Dominic: “Yes, we do. In countries with a proper legal framework, we may sometimes take the initiative and submit a proposal ourselves. The first step is then to carry out a pre-feasibility study, which the public authority concerned may or may not approve. If approved, we will carry out a more elaborate feasibility study, paid by the relevant public authority. If that also passes the evaluation, this will lead to a public tender in which various parties may participate, including direct competitors.”
Mathias: “An important consideration here is that the party that originally took the initiative has an advantage in the concession tender. They know the risks and opportunities inside out, and have a price advantage in the evaluation procedure. We have already won some great projects through this method.”
What other assets can you bring to the table in tenders for dredging concessions?
Mathias: “Thanks to our extensive dredging fleet and experienced teams, we have sufficient resources to invest in a long-term concession project. In addition, our financial health inspires confidence and over the years, we have built up a strong track record when it comes to dredging concessions. That experience also appeals to clients.”
PROJECT IN THE PICTURE: GUAYAQUIL, ECUADOR
In December 2018, the Guayaquil government and Jan De Nul signed a performance-based 25-year concession agreement for capital and maintenance dredging works in the 95-km access channel to the port of Guayaquil. Works started in early 2019 and barely nine months later – well ahead of the deadline – JDN achieved the requested depth of 12.5 metres.
In total, four medium-sized trailing suction hopper dredgers and the cutter suction dredger Ibn Battuta removed about 25 million cubic metres of sediment, as well as hard rock formations. Thanks to the deepened maritime access channel, the port of Guayaquil could welcome a Neo-Panamax vessel for the first time in 2019: the APL Esplanade with a cargo of 14,000 TEU. A historic milestone for the country!
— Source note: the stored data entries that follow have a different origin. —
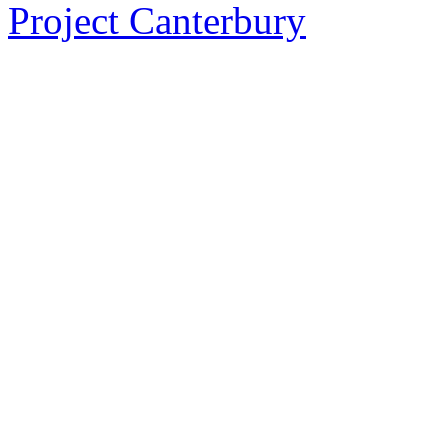
Project Canterbury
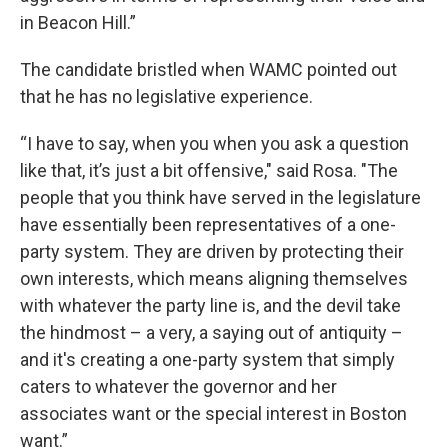
in Beacon Hill.”
The candidate bristled when WAMC pointed out
that he has no legislative experience.
“I have to say, when you when you ask a question
like that, it’s just a bit offensive," said Rosa. "The
people that you think have served in the legislature
have essentially been representatives of a one-
party system. They are driven by protecting their
own interests, which means aligning themselves
with whatever the party line is, and the devil take
the hindmost – a very, a saying out of antiquity –
and it's creating a one-party system that simply
caters to whatever the governor and her
associates want or the special interest in Boston
want.”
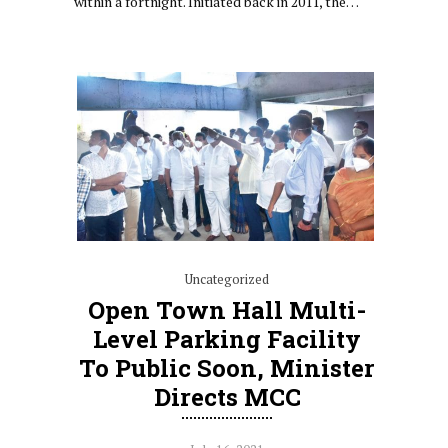
within a fortnight. Initiated back in 2011, the…
Uncategorized
Open Town Hall Multi-
Level Parking Facility
To Public Soon, Minister
Directs MCC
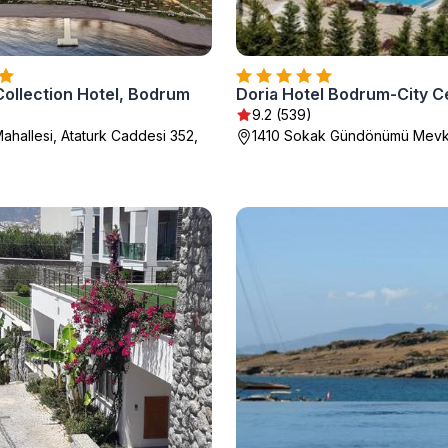
Collection Hotel, Bodrum
Doria Hotel Bodrum-City C
9.2 (539)
ahallesi, Ataturk Caddesi 352,
1410 Sokak Gündönümü Mevkii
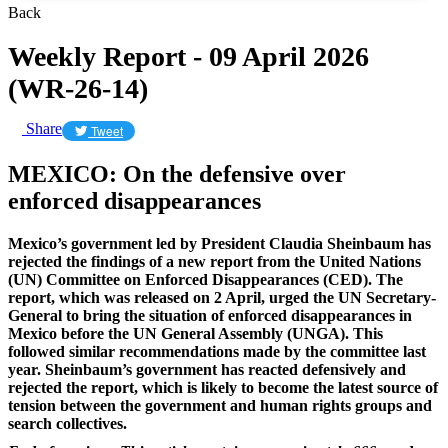
Back
Weekly Report - 09 April 2026
(WR-26-14)
Share
Tweet
MEXICO: On the defensive over
enforced disappearances
Mexico’s government led by President Claudia Sheinbaum has
rejected the findings of a new report from the United Nations
(UN) Committee on Enforced Disappearances (CED). The
report, which was released on 2 April, urged the UN Secretary-
General to bring the situation of enforced disappearances in
Mexico before the UN General Assembly (UNGA). This
followed similar recommendations made by the committee last
year. Sheinbaum’s government has reacted defensively and
rejected the report, which is likely to become the latest source of
tension between the government and human rights groups and
search collectives.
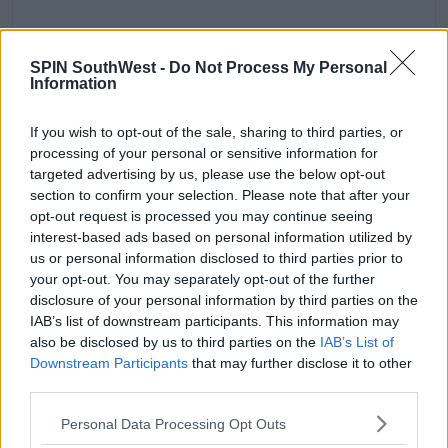
SPIN SouthWest -
Do Not Process My Personal
Information
If you wish to opt-out of the sale, sharing to third parties, or
processing of your personal or sensitive information for
A post shared b
16, 2019 at 2:59pm PDT
targeted advertising by us, please use the below opt-out
section to confirm your selection. Please note that after your
opt-out request is processed you may continue seeing
Advertisement
interest-based ads based on personal information utilized by
us or personal information disclosed to third parties prior to
'I will never forget coming out of that villa.'
your opt-out. You may separately opt-out of the further
disclosure of your personal information by third parties on the
She admitted, 'I think it was the worst time of my
IAB’s list of downstream participants. This information may
life. I was so busy, I didn’t know where I was.'
also be disclosed by us to third parties on the
IAB’s List of
Downstream Participants
that may further disclose it to other
Maura revealed, 'I was living out of a hotel, I was so
third parties.
stressed-out I was getting ill. I was so exhausted.'
Personal Data Processing Opt Outs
Meanwhile, the 25-year maintenance agreement is running as planned. In exchange for guaranteeing its depth, Jan De Nul levies toll fees on all vessels using the access channel. The rate is determined by the gross tonnage of the vessels. The larger the vessel, the higher the fee. Whether or not the vessel is fully loaded does not matter in this regard.
As icing on the cake, JDN will also install a VTS or Vessel Traffic Service system, that is handed over to the port authorities at the end of the contract term. Such a VTS is similar to a control tower at airports, but then for shipping traffic. This state-of-the-art system will make the management and control of shipping traffic more efficient and safer.
Fluvial canal completed in 2022
Geographically, the project in Guayaquil consists of two waterways: the maritime access channel to the ports in the south of Guayaquil on the one hand, and the fluvial canal, or Guayas River, which provides access to the fluvial port terminals in the southeast of the city, on the other.
In January 2022, Jan De Nul also completed the capital dredging works in that fluvial canal in Guayaquil so that ships with a draught of up to 7.5m can now be welcomed. These will be mostly bulk ships, and not container ships, but this intervention too is breathing new life into the local economy.